Native collagen has a two-bonded structure

Abstract

A number of structural models that differ sterically and in interpeptide hydrogen-bonding pattern have been put forward for the native collagen molecule. These have proven remarkably difficult to distinguish by X-ray diffraction and other methods. The various models have generally been divided into a “one-bonded” class (one hydrogen bond per triad of amino acid residues) and a “two-bonded” class (nearly two bonds per triad). To discriminate between the models, we have applied hydrogen-tritium exchange methods to native soluble ichthyocol (carp swim bladder) collagen. Free and hydrogen-bonded peptide groups were recognized by their hydrogen exchange rates. Under two different solution conditions, a set of peptide hydrogens was found to display exchange rates nearly identical to those previously calibrated for free peptides in model systems and, therefore, was taken to represent free peptides. The remaining hydrogens exchanged much more slowly and were assigned to internally hydrogen-bonded peptide groups. The numbers of free and of internally bonded peptide hydrogens were measured independently in different kinds of exchange experiments. They coincide with the numeration required for two-bonded models. The results appear to exclude one-bonded models for ichthyocol collagen but cannot distinguish between the earlier two-bonded model, which contains two direct peptide to peptide hydrogen bonds per triad, and the more recent proposal involving one direct bond and one cross-bridging water molecule. The results, together with other data in the literature, indicate that native collagens from other species may also exist in a two-bonded structure, though some synthetic sequence polypeptides related to collagen do clearly assume a one-bonded structure.

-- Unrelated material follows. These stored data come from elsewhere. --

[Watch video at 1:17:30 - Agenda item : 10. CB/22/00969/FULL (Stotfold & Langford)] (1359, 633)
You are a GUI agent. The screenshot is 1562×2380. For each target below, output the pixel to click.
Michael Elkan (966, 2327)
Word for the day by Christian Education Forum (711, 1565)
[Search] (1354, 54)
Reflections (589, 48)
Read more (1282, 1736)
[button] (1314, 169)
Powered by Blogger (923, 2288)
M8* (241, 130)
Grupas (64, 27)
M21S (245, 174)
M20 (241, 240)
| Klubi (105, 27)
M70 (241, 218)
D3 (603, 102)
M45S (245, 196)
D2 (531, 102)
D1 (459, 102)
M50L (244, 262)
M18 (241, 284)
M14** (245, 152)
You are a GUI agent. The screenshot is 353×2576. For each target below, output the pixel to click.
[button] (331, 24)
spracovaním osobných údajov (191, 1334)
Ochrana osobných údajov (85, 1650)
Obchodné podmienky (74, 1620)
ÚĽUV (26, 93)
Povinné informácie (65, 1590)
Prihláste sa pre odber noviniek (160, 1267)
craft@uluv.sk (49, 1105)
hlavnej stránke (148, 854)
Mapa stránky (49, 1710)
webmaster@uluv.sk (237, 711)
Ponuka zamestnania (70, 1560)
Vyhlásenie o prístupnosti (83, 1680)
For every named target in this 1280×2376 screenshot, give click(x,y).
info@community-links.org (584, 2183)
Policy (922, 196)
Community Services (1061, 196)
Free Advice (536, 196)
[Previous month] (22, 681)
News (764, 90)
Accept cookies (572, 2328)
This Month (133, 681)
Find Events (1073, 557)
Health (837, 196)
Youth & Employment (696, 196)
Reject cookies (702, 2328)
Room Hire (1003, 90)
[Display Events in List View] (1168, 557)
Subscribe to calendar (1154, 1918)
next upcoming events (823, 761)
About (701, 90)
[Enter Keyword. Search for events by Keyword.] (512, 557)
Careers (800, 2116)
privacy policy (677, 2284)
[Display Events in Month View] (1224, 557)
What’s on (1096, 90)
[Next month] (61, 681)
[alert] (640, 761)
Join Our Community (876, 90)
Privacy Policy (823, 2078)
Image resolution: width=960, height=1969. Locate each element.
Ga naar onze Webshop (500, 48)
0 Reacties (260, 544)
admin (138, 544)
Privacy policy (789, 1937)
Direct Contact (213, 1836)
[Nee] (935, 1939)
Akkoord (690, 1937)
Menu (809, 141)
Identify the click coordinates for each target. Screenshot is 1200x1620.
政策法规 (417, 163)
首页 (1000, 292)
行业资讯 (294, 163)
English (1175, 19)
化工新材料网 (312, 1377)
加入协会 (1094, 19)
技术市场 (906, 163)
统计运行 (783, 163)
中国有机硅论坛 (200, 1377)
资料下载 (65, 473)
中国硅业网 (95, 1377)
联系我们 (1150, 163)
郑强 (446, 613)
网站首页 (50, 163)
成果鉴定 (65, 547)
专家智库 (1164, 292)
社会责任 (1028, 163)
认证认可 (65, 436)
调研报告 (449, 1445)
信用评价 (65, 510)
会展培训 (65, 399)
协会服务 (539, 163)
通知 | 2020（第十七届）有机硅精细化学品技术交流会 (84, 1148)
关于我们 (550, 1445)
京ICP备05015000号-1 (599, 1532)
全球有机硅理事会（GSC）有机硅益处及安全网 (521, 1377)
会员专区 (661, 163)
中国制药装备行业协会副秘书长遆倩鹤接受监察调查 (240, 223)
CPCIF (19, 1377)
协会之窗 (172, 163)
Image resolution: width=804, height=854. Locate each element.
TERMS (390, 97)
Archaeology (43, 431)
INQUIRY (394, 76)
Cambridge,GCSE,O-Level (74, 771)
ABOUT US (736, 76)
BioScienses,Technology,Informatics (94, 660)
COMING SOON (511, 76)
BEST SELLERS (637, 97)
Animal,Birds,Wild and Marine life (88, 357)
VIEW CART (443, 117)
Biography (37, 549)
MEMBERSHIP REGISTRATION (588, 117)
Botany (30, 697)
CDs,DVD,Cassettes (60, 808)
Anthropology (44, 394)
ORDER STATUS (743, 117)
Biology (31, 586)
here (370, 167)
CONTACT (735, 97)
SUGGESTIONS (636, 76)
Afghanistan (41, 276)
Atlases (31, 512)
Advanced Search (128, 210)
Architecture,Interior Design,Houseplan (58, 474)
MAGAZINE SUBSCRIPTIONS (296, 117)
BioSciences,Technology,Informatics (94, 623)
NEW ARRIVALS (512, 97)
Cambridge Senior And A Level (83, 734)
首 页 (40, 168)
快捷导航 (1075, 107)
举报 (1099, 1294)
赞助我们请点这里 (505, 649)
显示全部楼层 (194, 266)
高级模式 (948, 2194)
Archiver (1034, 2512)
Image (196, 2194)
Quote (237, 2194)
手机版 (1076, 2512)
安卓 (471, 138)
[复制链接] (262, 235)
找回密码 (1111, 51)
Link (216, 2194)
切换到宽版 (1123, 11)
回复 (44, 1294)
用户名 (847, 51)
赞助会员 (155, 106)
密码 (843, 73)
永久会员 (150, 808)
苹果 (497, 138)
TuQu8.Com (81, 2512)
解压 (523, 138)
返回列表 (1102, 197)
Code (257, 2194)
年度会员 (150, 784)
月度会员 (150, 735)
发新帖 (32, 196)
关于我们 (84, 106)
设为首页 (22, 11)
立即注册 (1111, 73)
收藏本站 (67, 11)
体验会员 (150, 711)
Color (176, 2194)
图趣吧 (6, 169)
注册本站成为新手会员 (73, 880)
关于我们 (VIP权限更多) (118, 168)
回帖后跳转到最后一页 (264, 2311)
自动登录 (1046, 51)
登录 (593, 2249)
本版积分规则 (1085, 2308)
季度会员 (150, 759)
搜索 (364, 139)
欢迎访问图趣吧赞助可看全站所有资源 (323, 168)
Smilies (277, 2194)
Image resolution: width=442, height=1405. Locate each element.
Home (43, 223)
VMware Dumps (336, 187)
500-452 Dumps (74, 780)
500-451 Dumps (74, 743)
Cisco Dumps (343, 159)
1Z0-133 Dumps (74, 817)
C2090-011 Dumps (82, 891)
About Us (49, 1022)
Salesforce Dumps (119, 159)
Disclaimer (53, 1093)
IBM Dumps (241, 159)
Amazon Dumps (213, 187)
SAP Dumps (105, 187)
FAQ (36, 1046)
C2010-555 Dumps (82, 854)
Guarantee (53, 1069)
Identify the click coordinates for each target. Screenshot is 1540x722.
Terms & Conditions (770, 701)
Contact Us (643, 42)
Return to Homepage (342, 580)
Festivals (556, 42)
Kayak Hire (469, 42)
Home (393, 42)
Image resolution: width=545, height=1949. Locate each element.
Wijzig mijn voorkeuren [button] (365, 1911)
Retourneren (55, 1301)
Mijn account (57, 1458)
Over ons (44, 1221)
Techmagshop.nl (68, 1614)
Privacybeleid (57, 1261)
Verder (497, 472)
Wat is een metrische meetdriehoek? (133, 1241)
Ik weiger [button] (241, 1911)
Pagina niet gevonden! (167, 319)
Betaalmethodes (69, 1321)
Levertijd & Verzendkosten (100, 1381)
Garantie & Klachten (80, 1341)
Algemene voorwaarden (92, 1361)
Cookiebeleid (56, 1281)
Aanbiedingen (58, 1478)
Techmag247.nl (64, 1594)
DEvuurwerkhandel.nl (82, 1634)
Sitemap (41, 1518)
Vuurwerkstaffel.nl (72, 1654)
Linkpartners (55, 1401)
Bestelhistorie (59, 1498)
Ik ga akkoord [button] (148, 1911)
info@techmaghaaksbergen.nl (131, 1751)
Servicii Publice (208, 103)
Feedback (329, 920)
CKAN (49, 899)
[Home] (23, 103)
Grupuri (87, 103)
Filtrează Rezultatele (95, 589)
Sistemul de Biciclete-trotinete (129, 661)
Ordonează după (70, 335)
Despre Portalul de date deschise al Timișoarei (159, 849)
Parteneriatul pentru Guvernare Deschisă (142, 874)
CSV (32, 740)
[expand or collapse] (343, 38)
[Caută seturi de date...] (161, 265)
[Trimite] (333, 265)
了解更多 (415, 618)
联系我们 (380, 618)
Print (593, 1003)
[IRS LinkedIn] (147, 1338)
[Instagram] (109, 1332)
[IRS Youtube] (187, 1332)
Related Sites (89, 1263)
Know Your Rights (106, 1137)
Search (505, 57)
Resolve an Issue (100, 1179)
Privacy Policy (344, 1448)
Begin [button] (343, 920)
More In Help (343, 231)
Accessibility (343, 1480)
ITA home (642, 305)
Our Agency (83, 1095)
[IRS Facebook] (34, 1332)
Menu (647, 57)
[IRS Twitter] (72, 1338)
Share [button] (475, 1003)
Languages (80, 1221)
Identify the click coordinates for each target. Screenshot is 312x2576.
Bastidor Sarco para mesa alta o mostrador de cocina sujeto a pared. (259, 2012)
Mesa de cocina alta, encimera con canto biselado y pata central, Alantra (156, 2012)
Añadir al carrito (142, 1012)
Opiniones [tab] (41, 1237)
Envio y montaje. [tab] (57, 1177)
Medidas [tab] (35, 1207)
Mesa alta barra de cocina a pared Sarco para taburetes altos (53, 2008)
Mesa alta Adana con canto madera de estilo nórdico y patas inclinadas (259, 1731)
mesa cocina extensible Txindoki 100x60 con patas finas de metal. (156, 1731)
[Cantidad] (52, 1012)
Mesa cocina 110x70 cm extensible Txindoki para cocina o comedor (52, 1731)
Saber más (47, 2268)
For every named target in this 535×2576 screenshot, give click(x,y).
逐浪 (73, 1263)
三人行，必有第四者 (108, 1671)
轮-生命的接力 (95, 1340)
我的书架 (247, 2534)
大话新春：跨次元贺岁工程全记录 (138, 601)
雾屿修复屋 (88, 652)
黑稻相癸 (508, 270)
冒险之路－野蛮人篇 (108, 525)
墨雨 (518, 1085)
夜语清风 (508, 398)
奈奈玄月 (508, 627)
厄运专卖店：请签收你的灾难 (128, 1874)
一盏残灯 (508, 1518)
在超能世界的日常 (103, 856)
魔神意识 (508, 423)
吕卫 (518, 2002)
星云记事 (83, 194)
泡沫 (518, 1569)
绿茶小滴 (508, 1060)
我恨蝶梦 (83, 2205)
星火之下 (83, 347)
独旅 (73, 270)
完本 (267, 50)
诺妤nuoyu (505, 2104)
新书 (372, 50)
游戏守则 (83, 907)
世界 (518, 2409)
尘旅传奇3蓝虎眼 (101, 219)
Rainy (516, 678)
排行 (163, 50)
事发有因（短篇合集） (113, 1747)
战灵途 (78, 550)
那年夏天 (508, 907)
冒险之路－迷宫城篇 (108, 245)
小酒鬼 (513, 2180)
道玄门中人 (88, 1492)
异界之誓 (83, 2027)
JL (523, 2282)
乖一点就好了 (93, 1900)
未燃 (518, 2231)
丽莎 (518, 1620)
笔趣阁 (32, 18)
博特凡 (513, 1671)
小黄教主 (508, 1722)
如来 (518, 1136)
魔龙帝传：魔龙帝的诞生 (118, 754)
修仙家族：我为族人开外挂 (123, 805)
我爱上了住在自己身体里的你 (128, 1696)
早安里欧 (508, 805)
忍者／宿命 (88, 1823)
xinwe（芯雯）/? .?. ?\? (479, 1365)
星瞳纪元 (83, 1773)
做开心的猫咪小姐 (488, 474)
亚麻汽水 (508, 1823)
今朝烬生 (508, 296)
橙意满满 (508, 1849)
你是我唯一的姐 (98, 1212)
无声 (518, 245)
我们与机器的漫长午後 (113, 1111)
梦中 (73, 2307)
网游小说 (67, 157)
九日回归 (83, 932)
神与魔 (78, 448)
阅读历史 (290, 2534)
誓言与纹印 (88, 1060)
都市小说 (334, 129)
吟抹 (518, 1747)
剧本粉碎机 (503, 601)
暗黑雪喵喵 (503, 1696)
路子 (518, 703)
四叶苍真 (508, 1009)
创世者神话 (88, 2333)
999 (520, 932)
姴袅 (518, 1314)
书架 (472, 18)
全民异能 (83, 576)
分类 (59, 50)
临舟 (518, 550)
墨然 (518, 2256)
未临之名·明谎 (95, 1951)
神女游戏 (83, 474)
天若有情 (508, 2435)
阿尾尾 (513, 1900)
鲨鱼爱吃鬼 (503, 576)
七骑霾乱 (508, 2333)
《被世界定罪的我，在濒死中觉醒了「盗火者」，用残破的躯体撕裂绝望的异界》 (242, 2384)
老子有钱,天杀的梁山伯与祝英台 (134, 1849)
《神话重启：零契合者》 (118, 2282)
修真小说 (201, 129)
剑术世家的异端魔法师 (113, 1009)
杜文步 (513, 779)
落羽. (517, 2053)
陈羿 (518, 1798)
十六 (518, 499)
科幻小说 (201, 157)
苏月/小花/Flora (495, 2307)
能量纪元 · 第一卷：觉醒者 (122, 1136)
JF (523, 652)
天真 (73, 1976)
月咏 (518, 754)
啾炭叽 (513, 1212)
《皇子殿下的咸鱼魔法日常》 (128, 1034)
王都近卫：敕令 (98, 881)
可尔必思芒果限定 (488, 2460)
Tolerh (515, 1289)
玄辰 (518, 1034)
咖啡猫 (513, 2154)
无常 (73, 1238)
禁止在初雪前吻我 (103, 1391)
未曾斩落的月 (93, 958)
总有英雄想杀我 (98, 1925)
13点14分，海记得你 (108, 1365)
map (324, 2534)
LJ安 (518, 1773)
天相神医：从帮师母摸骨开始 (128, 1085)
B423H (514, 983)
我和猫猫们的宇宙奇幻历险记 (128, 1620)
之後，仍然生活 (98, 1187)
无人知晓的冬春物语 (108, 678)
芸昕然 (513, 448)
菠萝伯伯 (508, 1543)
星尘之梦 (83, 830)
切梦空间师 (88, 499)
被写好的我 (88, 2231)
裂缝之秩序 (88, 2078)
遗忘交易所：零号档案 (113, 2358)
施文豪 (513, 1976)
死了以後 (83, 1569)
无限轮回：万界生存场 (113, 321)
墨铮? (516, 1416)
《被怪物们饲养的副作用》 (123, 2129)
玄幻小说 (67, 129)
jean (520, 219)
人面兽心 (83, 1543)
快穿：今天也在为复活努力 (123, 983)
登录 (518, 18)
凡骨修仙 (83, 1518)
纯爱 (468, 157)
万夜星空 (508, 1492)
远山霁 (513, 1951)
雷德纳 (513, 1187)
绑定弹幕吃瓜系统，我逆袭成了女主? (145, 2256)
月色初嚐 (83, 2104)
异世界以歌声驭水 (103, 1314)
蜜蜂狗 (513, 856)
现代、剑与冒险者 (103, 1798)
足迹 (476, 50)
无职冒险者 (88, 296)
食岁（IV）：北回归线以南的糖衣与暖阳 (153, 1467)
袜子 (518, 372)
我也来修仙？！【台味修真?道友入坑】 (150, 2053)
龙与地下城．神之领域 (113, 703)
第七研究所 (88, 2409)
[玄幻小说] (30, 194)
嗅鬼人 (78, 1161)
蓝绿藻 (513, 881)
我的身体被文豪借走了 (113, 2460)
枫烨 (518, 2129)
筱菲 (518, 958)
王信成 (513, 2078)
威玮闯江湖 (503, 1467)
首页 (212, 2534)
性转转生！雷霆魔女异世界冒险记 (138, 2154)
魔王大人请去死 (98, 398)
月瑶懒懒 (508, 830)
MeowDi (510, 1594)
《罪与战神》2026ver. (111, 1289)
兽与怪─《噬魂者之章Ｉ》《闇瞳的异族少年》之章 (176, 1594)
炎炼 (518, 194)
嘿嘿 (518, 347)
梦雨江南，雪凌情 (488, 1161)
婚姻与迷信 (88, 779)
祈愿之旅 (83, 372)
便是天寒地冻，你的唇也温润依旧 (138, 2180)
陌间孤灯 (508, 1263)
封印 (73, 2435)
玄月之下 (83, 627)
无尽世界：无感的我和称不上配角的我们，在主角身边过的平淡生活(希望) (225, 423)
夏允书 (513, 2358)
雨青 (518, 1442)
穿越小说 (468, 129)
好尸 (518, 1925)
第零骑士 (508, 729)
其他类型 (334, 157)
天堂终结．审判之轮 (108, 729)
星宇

The results are relevant also to the general problem of structure analysis by hydrogen exchange methods. It has previously been demonstrated that free peptide hydrogens exchange at precisely predictable rates in small molecules, in oligo- and polypeptides, and in a globular protein. The present data extend this conclusion to a fibrous protein. Thus the techniques used here may be quite generally applied to distinguish and to count free and internally bonded peptide groups in protein and polypeptide systems.